Un’auto-bomba dopo
l’altra e Beirut riprecipita nell’incubo d’una vita a misura d’esplosione, con
la paura, l’apprensione, la rabbia che tornano a dividere gli abitanti. La capitale
ne risulta segnata, chiudendosi in settori ancora più marcati di quelli d’appartenenza
etnico-confessionale: cristiano-maronita sulle colline centrosettentrionali,
sunnita nella fascia centrale e occidentale, sciita nella periferia sud. Alcuni
edifici di quest’ultima area, precisamente nel quartiere di Haret Hreik, sono
stati squarciati dall’esplosione di stamane. Cinque morti e una ventina di
feriti, alcuni gravi. Soldati in strada a prestare soccorso più che a ispezionare
una situazione che scivola sempre più nell’incontrollabile. La latitanza delle
istituzioni è ben incarnata dall’intervista di fine anno del presidente del
Parlamento Berry a un giornale locale. Nel commentare l’attentato mortale a Mohammad
Chatah del 27 dicembre scorso, Berry valutava che la futura bomba sarebbe
potuta toccare alla comunità sciita, come in effetti è avvenuto. Simili esplosioni
che colpiscono vertici politici di vari schieramenti - Chatah era stato
ministro ed era vicino allo schieramento di Saad Hariri, mentre l’auto-bomba di
oggi scoppia non lontano da un luogo simbolo della roccaforte sciita:
l’emittente Al-Manar - possono rappresentare una prosecuzione del conflitto in
corso oltre il confine siriano.
La rivendicazione di
taluni attentati (quello contro l’ambasciata iraniana a Beirut di novembre da
parte delle brigate jihadiste e filo qaediste Adballah Azzam e l’ipotizzata
risposta di ambienti vicini a Hezbollah per l’azione di cinque giorni or sono)

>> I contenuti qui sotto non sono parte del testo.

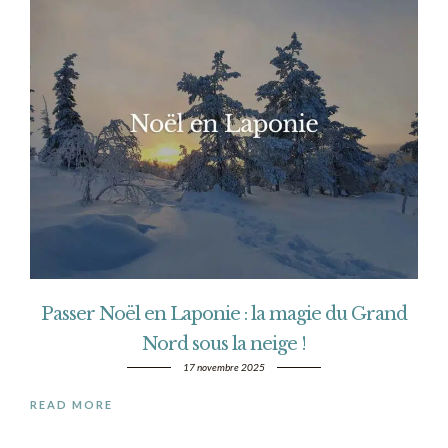
Passer Noël en Laponie : la magie du Grand
Nord sous la neige !
17 novembre 2025
READ MORE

può essere una chiave di lettura. Però usare le strade della capitale libanese,
dove vive la propria gente, come dependance dello sporco conflitto siriano
risulterebbe piuttosto sconveniente al Partito di Dio. E’ più facile che i filo
qaedisti seminino terrore fra gli sciiti del Libano piuttosto che agenti Hez
attacchino in patria gli avversari scatenando rappresaglie nemiche. L’unica
certezza è l’immobilità dell’esercito libanese, ulteriormente confermata da
questi eventi. Certo il nemico armato di auto-bomba pare inafferrabile, agisce
nell’ombra oppure s’infila negli stessi organi di sicurezza. Quest’ultimi possono
aver rilanciato la pratica del terrore che accantona altri temi politici col
fattivo contributo di svariate Intelligence (saudita, iraniana, israeliana,
siriana) che operano nella piccola ma strategica nazione mediterranea a
copertura degli interessi economici, finanziari e geopolitici di tutti questi
soggetti. Le occupazioni militari israeliana e siriana di svariati tratti di
territorio sovrano, operate fra il 1978 e il 2005, rappresentano un passato vivo
nella memoria ormai di tre generazioni.
Ma la politica reale
riporta al presente della guerra per procura che kamikaze combattono a Beirut,
mentre i fratelli jihadisti sono impegnati da Aleppo a Damasco. Dove, sul
versate opposto a difesa di Asad, combattono
anche i miliziani di Hezbollah. I rinvenuti cadaveri di loro commilitoni e in
questi giorni quello mutilato d’un proprio comandante contribuiscono a
riaccendere odi. E se qualche politico per l’attentato a Chatah aveva indicato un
rude schiaffo alla ripresa del processo agli assassini di Rafiq Hariri, di cui
sono accusati in contumacia cinque miliziani di rango del Partito di Dio, negli
odierni commenti politici all’ennesima strage interna nessuno fa più cenno a
tale ipotesi. Ogni leader sembra tremare al pensiero della debolezza d’un Paese
senza governo (Miqati è da tempo dimissionario), addirittura anche i leader
nazionalisti Gemayel (Kataeb) e Geagea (Forze libanesi) parlano di pericolo e
del bisogno di far stringere tutti i partiti a difesa dell’unità della nazione.
L’ex premier Hariri jr, dal suo autoesilio diviso fra Parigi e Riyad, ha invece
tenuto a rimarcare che l’attentato agli abitanti dell’estrema periferia sud
della capitale è diretta conseguenza del coinvolgimento nella guerra siriana
delle milizie sciite. “Interesse dei
libanesi è tenersi fuori dai conflitti regionali”. Facile dirlo dalla
propria attuale posizione, più difficile viverlo a Beirut.